Shiv swallows. “Does she make you happy?”

Len’s head tips forward, like she’s trying to shield herself from something. “Yeah,” she says. Her voice is small, at least five years stripped out of it. “Sure.”

Fingers curling around the arm of her chair so that she doesn’t give in to the temptation to get up, Shiv says, “Well — that’s what matters. That you’re happy. It — I’m happy that you’re happy.” Her teeth clench together for a half-second. “I love you, Lenora. That’s all I want for you. Your dad, too.”

Her daughter’s shoulders shift. “Don’t tell him.”

It takes Shiv by surprise — Tom often gets Lenora’s vulnerabilities first, delivered into his waiting arms, the solid expanse of his chest — but she makes sure to keep that out of her voice as she says, “Of course.
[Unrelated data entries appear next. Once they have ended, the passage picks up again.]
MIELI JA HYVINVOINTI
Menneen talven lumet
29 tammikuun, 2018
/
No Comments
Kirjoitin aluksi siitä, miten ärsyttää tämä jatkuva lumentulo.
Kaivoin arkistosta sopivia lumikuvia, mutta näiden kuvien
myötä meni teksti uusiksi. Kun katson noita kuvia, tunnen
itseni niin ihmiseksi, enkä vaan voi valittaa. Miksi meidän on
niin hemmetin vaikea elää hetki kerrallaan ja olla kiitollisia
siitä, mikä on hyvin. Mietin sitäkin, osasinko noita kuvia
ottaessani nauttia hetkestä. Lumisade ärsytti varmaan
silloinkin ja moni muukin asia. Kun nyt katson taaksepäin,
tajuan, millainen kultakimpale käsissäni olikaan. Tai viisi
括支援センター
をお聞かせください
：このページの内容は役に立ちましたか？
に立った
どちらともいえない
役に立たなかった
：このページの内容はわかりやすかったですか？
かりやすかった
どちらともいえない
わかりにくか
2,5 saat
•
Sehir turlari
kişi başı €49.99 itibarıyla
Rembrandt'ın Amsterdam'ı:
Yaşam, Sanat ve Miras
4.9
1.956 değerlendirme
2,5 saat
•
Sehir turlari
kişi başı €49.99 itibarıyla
That’s your choice, Len.” She pauses, then adds with a slight ironic edge, “You decide.”

Len turns around then, and looks at Shiv, really looks at her. Shiv pushes her sunglasses up onto her head so that she can look back at her daughter, and so that she can feel it, the full force of Lenora’s gaze. So that she can remember it later.
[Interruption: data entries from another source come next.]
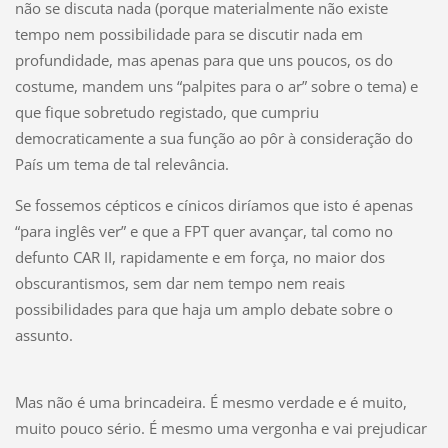
não se discuta nada (porque materialmente não existe
tempo nem possibilidade para se discutir nada em
profundidade, mas apenas para que uns poucos, os do
costume, mandem uns “palpites para o ar” sobre o tema) e
que fique sobretudo registado, que cumpriu
democraticamente a sua função ao pôr à consideração do
País um tema de tal relevância.
Se fossemos cépticos e cínicos diríamos que isto é apenas
“para inglês ver” e que a FPT quer avançar, tal como no
defunto CAR II, rapidamente e em força, no maior dos
obscurantismos, sem dar nem tempo nem reais
possibilidades para que haja um amplo debate sobre o
assunto.
Mas não é uma brincadeira. É mesmo verdade e é muito,
muito pouco sério. É mesmo uma vergonha e vai prejudicar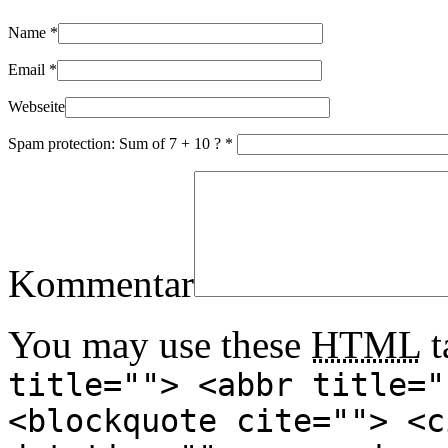
Name
*
Email
*
Webseite
Spam protection: Sum of 7 + 10 ?
*
Kommentar
You may use these
HTML
t
title=""> <abbr title="
<blockquote cite=""> <c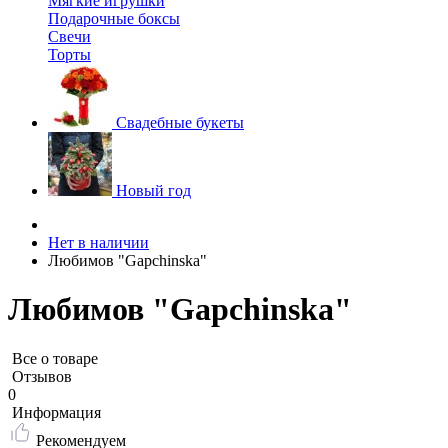
Мягкие игрушки
Подарочные боксы
Свечи
Торты
Свадебные букеты
Новый год
Нет в наличии
Любимов "Gapchinska"
Любимов "Gapchinska"
Все о товаре
Отзывов
0
Информация
Рекомендуем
“Yeah,” Len agrees. It’s soft, nearly shy. She’s not wearing any makeup, and sleep hasn’t quite cleared itself from her eyes. She looks like Shiv’s little girl, mama into the crook of Shiv’s neck, into Shiv’s belly with the force of a nightmare-fueled hug.

“Thank you for telling me, baby,” she says, her eyes on Len’s, Len’s eyes on hers.

Lenora looks down at her bare feet. “Yeah,” she says again, before peeking back up at her mother through her eyelashes.

Shiv gets up out of her chair and moves in closer to Lenora, her steps slow. “Naz will sleep for a while longer, you think?”

A smile ghosts over Len’s lips. “Uh-huh.”

“Okay.” Shiv loops her arm around her daughter — gentle, casual, not too tight. “So let’s go save the crêpes from your father.”

“Save Dad from the crêpes,” Len corrects, and as they begin to walk, steps synchronizing, she leans into Shiv, just a little. Her temple is warm against Shiv’s shoulder.